Cobalt-mediated generation of reactive oxygen species and its possible mechanism

Abstract

Electron spin resonance spin trapping was utilized to investigate free radical generation from cobalt (Co) mediated reactions using 5,5-dimethyl-l-pyrroline (DMPO) as a spin trap. A mixture of Co with water in the presence of DMPO generated 5,5-dimethylpyrroline-(2)-oxy(1) DMPOX, indicating the production of strong oxidants. Addition of superoxide dismutase (SOD) to the mixture produced hydroxyl radical ( ⋅OH). Catalase eliminated the generation of this radical and metal chelators, such as desferoxamine, diethylenetriaminepentaacetic acid or 1,10-phenanthroline, decreased it. Addition of Fe(II) resulted in a several fold increase in the ⋅OH generation. UV and O 2 consumption measurements showed that the reaction of Co with water consumed molecular oxygen and generated Co(II). Since reaction of Co(II) with H 2O 2 did not generate any significant amount of ⋅OH radicals, a Co(I) mediated Fenton-like reaction [Co(I) + H 2O 2 → Co(II) + ⋅OH + OH −] seems responsible for ⋅OH generation. H 2O 2 is produced from O 2 ⋅− via dismutation. O 2 ⋅− is produced by one-electron reduction of molecular oxygen catalyzed by Co.
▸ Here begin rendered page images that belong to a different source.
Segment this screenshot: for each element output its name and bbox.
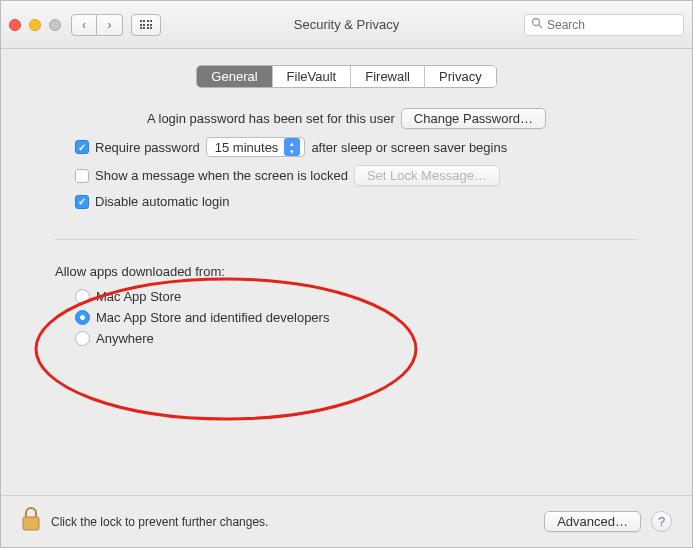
bottom-bar: Click the lock to prevent further change… xyxy=(1,495,692,547)
titlebar: ‹ › Security & Privacy xyxy=(1,1,692,49)
require-delay-select[interactable]: 15 minutes xyxy=(206,137,306,157)
window-title: Security & Privacy xyxy=(294,17,399,32)
lock-icon[interactable] xyxy=(21,507,41,536)
radio-icon xyxy=(75,331,90,346)
search-input[interactable] xyxy=(547,18,677,32)
divider xyxy=(55,239,638,240)
tab-segment: General FileVault Firewall Privacy xyxy=(196,65,496,88)
svg-line-1 xyxy=(539,25,542,28)
gatekeeper-option-label: Mac App Store xyxy=(96,289,181,304)
login-password-row: A login password has been set for this u… xyxy=(55,108,638,129)
grid-icon xyxy=(140,20,153,29)
show-all-button[interactable] xyxy=(131,14,161,36)
gatekeeper-radio-group: Mac App Store Mac App Store and identifi… xyxy=(75,289,638,346)
require-delay-value: 15 minutes xyxy=(215,140,279,155)
disable-auto-label: Disable automatic login xyxy=(95,194,229,209)
search-icon xyxy=(531,17,543,32)
gatekeeper-title: Allow apps downloaded from: xyxy=(55,264,638,279)
nav-group: ‹ › xyxy=(71,14,123,36)
gatekeeper-option-identified[interactable]: Mac App Store and identified developers xyxy=(75,310,638,325)
svg-point-0 xyxy=(533,19,540,26)
radio-icon xyxy=(75,310,90,325)
gatekeeper-option-label: Mac App Store and identified developers xyxy=(96,310,329,325)
tab-firewall[interactable]: Firewall xyxy=(351,66,425,87)
require-password-checkbox[interactable] xyxy=(75,140,89,154)
gatekeeper-option-label: Anywhere xyxy=(96,331,154,346)
require-password-label: Require password xyxy=(95,140,200,155)
require-after-label: after sleep or screen saver begins xyxy=(311,140,507,155)
help-icon: ? xyxy=(658,514,665,529)
radio-icon xyxy=(75,289,90,304)
forward-button[interactable]: › xyxy=(97,14,123,36)
tabs: General FileVault Firewall Privacy xyxy=(1,65,692,88)
svg-rect-3 xyxy=(23,517,39,530)
disable-auto-login-checkbox[interactable] xyxy=(75,195,89,209)
lock-text: Click the lock to prevent further change… xyxy=(51,515,268,529)
minimize-icon[interactable] xyxy=(29,19,41,31)
maximize-icon xyxy=(49,19,61,31)
help-button[interactable]: ? xyxy=(651,511,672,532)
show-message-row: Show a message when the screen is locked… xyxy=(75,165,638,186)
advanced-button[interactable]: Advanced… xyxy=(544,511,641,532)
close-icon[interactable] xyxy=(9,19,21,31)
tab-privacy[interactable]: Privacy xyxy=(425,66,496,87)
chevron-right-icon: › xyxy=(108,18,112,32)
window: ‹ › Security & Privacy General FileVault xyxy=(0,0,693,548)
require-password-row: Require password 15 minutes after sleep … xyxy=(75,137,638,157)
back-button[interactable]: ‹ xyxy=(71,14,97,36)
stepper-icon xyxy=(284,138,300,156)
disable-auto-row: Disable automatic login xyxy=(75,194,638,209)
chevron-left-icon: ‹ xyxy=(82,18,86,32)
traffic-lights xyxy=(9,19,61,31)
gatekeeper-option-anywhere[interactable]: Anywhere xyxy=(75,331,638,346)
show-message-label: Show a message when the screen is locked xyxy=(95,168,348,183)
tab-general[interactable]: General xyxy=(197,66,272,87)
login-intro-label: A login password has been set for this u… xyxy=(147,111,395,126)
content: A login password has been set for this u… xyxy=(1,88,692,362)
show-message-checkbox[interactable] xyxy=(75,169,89,183)
search-field[interactable] xyxy=(524,14,684,36)
change-password-button[interactable]: Change Password… xyxy=(401,108,546,129)
set-lock-message-button: Set Lock Message… xyxy=(354,165,500,186)
tab-filevault[interactable]: FileVault xyxy=(273,66,352,87)
bottom-right: Advanced… ? xyxy=(544,511,672,532)
gatekeeper-option-appstore[interactable]: Mac App Store xyxy=(75,289,638,304)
Chelation of Co(II) by biological chelators, such as glutathione or β-ananyl-3-methyl- L-histidine alters, its oxidation–reduction potential and makes Co(II) capable of generating ⋅OH via a Co(II)-mediated Fenton-like reaction [Co(II) + H 2O 2 → Co(III) + ⋅OH + OH −]. Thus, the reaction of Co with water, especially in the presence of biological chelators, glutathione, glycylglycylhistidine and β-ananyl-3-methyl- L-histidine, is capable of generating a whole spectrum of reactive oxygen species, which may be responsible for Co-induced cell injury.